Every year in Spain tens of thousands of Galgos (Spanish greyhounds) are found in dire straits. Within the hunting community of galgueros (hunters who own greyhounds) it is generally accepted that when a greyhound is no longer competitive, which is usually after two or three hunting seasons, it is considered “soiled” and no longer of any use to the hunter. Galgueros own packs of greyhounds that are kept in dirty and cramped conditions, often in concrete bunker-like basements. They maintain that the animals are housed in this way to prevent them from being stolen by gypsies or other hunters.

There are many ways in which galgueros discard their dogs when these are no longer deemed to be useful. It is common practice for them to be taken to the local municipal pound where they are put down after a 10-day waiting period. But it is not unusual, either, for them to be thrown down wells, hung from trees in olive groves or simply abandoned. The bad press it has received in recent years has put the hunting lobby on the defensive: in media interviews they forthrightly deny the allegations, claiming that these are stories made up by animal welfare organisations.

It is obvious that the reason for the large number of greyhounds abandoned every year can be traced to the hunting community, since the galgueros’ idea of a dog’s worth is based entirely on its ability to hunt, and takes no account whatsoever of its value and suitability as a domestic pet. This culture of the galguero is passed down from one generation to the next.

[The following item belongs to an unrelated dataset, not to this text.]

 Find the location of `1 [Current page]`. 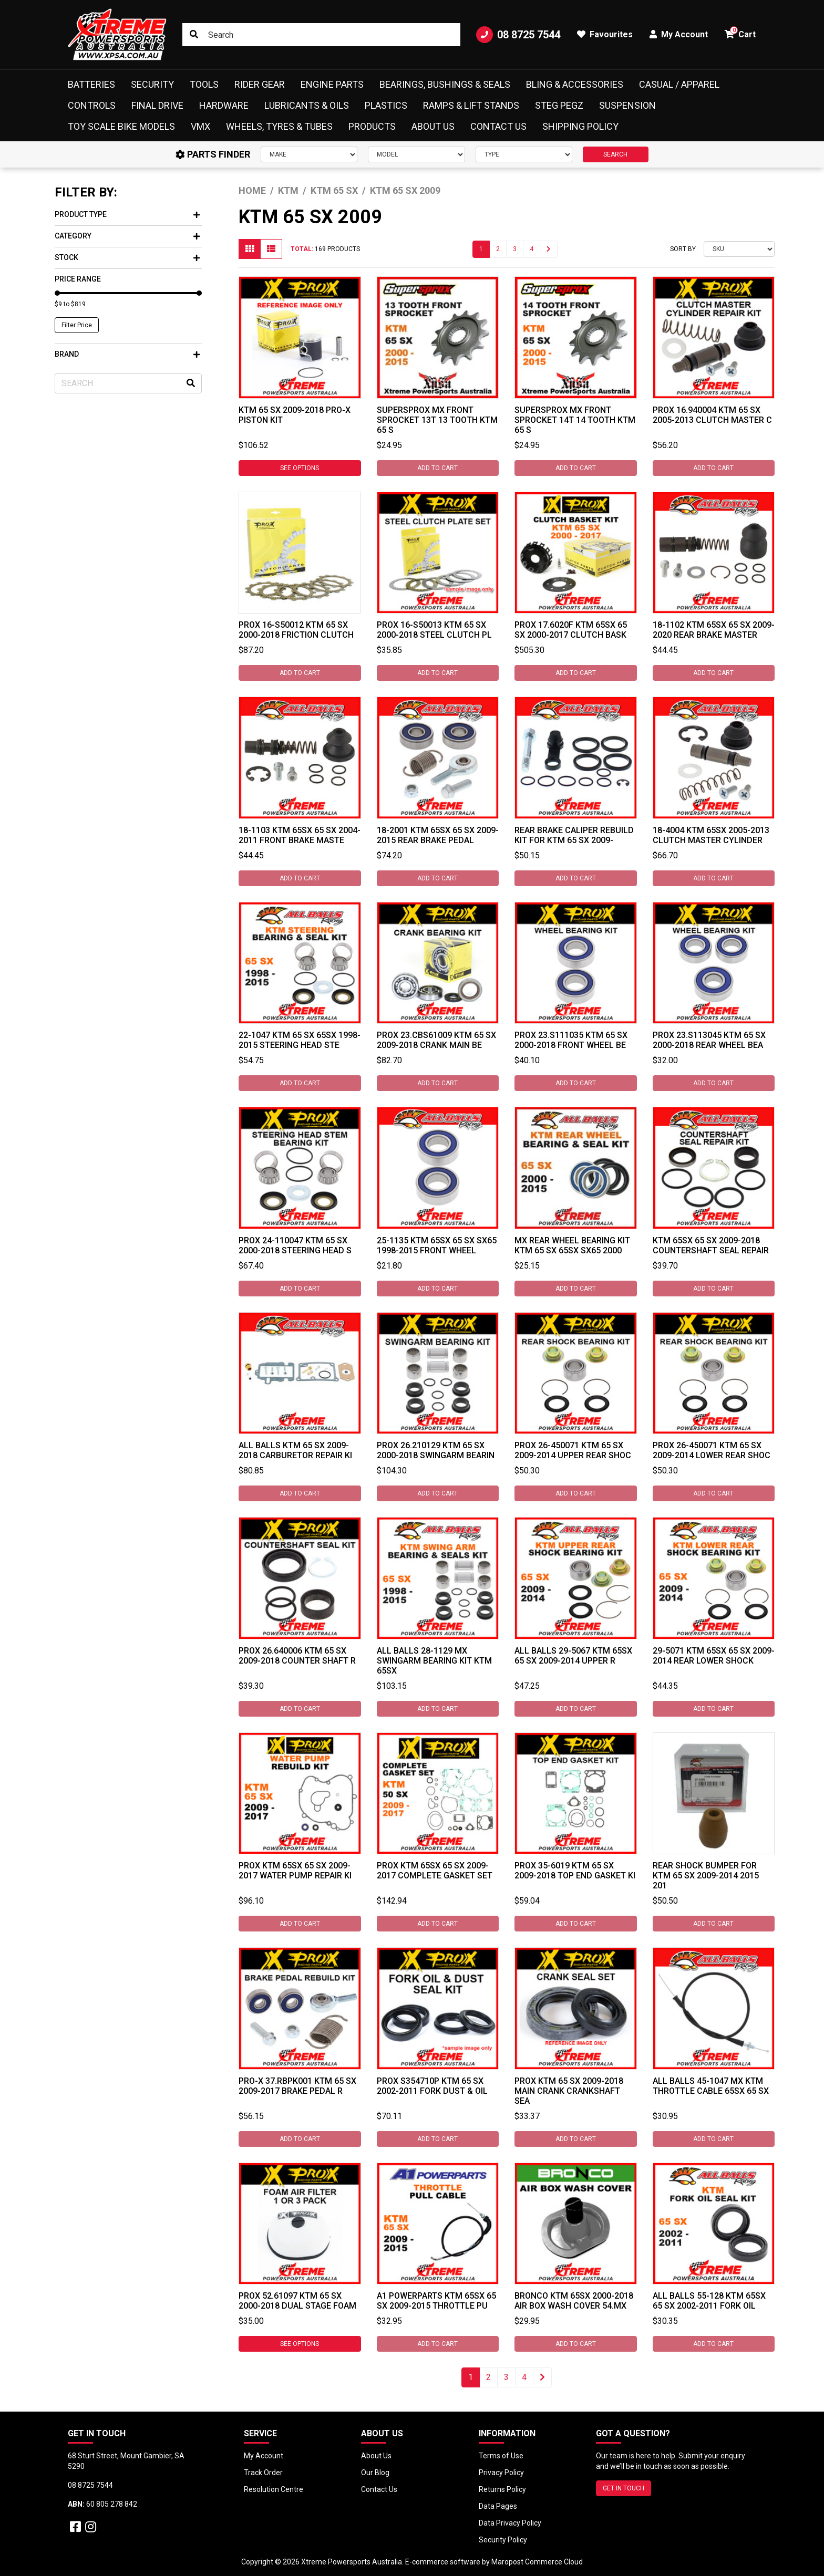

1 [Current page] is located at coordinates (481, 249).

A large part of the problem can be attributed to the lack of cruelty reports. Cruel treatment of greyhounds occurs in tight-knit communities in rural areas, where people are often afraid to come forward for fear of reprisals of one form or another on the part of the perpetrators. The authorities tend to turn a blind eye, and the resulting lack of police reports means the government is led to believe there is no problem.

Educating children to uphold and cherish more humane values is the only way of bringing about a cultural change in the thinking of rural communities in Spain. SOS Galgos has been rescuing greyhounds in the regions of Castilla La Mancha, Castilla León and Andalusia for nearly twenty years now.

Over the years, as well as raising public awareness of the issue, SOS Galgos has rescued, rehabilitated and given a new home to some 3,000 greyhounds. But much more remains to be done. The vast scale on which greyhounds are abandoned at the end of the hunting season every year means that ongoing action needs to be taken to help build a brighter future for many, many more of these animals. With your help we can make this happen.